→ **What you have to do**:
The pictures are to be omitted when the entries are reproduced exactly.

(Beginning of Extracted information)

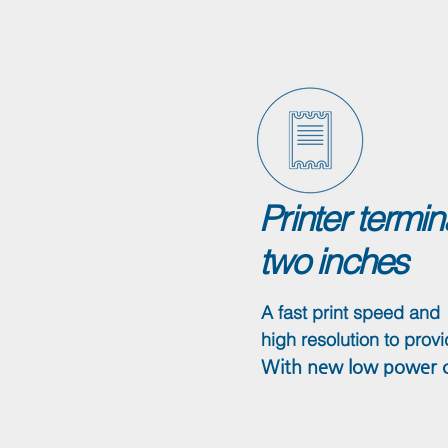
Printer termi
two inches
A fast print speed and
high resolution to provi
With new low power co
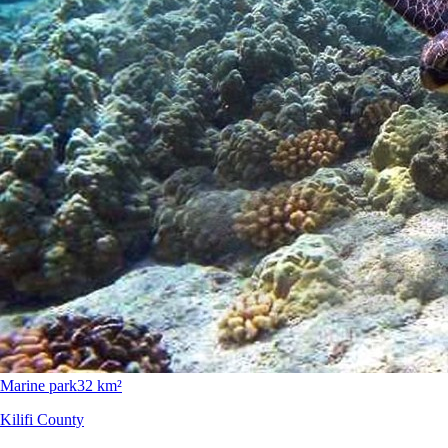
Marine park
32 km²
Kilifi County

(End of Extracted information)

→ **Written solution**:
Printer termi
two inches
A fast print speed and
high resolution to provi
With new low power co
Marine park
32 km²
Kilifi County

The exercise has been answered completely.